En quoi le rapport des Américains à la sexualité est-il hérité d’une morale puritaine, qui remonte à quatre siècles ?

La question est en fait : comment se fait-il qu’on considère que les puritains comme les fondateurs de la nation américaine, alors qu’il y a eu les conquistadors, les aventuriers anglais de Virginie qui n’étaient pas puritains, des Français… ? Le puritanisme est une vision très exigeante et dure de la religion, avec au centre de ça le contrôle de la sexualité, de la chair, avec tout ce que ça comporte d’horreur sur l’enfer…
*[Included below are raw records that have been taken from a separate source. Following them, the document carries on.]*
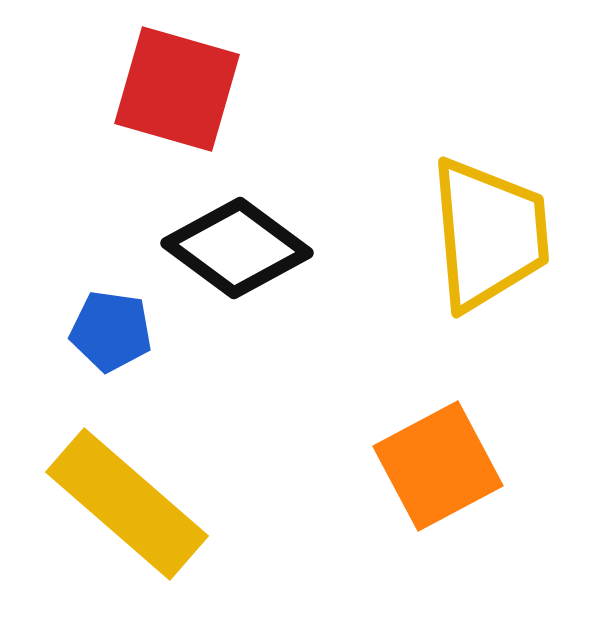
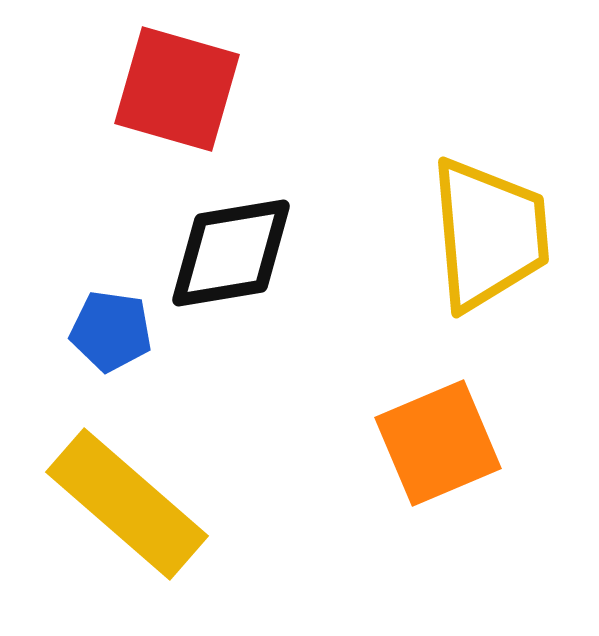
black diamond: moved 6 px left, 5 px down; rotated 46 degrees counterclockwise
orange square: moved 23 px up; rotated 5 degrees clockwise
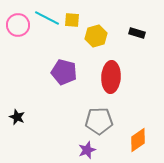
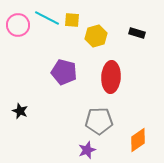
black star: moved 3 px right, 6 px up
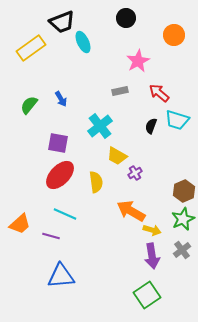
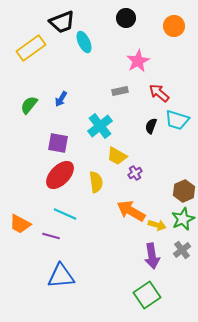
orange circle: moved 9 px up
cyan ellipse: moved 1 px right
blue arrow: rotated 63 degrees clockwise
orange trapezoid: rotated 70 degrees clockwise
yellow arrow: moved 5 px right, 5 px up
Les puritains avaient la volonté de se contrôler, de contrôler les voisins, de vivre dans la transparence. Ils avaient la faculté de se remettre en question, de tomber et de se relever;de traverser tous ces rites épouvantables - la dénonciation, les confessions publiques, les excuses, le repentir, et puis enfin la rédemption et la réintégration dans la communauté… Cela fonctionnait sur le plan du travail, notamment : les puritains ont "réussi dans la vie", avec cette morale dure et souvent rébarbative.

L’Amérique s’est libérée du carcan puritain mais on peut y être rattrapé pour ses écarts à la morale sexuelle : l’affaire Lewinski a failli emporter le président Bill Clinton…

C’est profondément hypocrite, mais l’hypocrisie va de pair avec la morale puritaine qui exige la perfection et la transparence. L’affaire Lewinski n’aurait pas été pas possible sans le fond du puritanisme et l’utilisation du sexe comme d’une arme. Il y avait des gens qui considéraient Clinton comme un usurpateur, n’acceptaient pas qu’il soit président et voulaient rien moins que défaire le résultat d’une élection. Bill Clinton n’avait rien fait de criminel sur le plan sexuel mais ses opposants se sont débrouillés pour l’amener devant un tribunal. Et Clinton a joué le jeu du repentir, alors qu’au fond, les Américains n’étaient pas plus choqués que ça.

John Fitzgerald Kennedy avait aussi une vie sexuelle débridée. Pourquoi lui a-t-on épargné ce que Clinton a vécu ?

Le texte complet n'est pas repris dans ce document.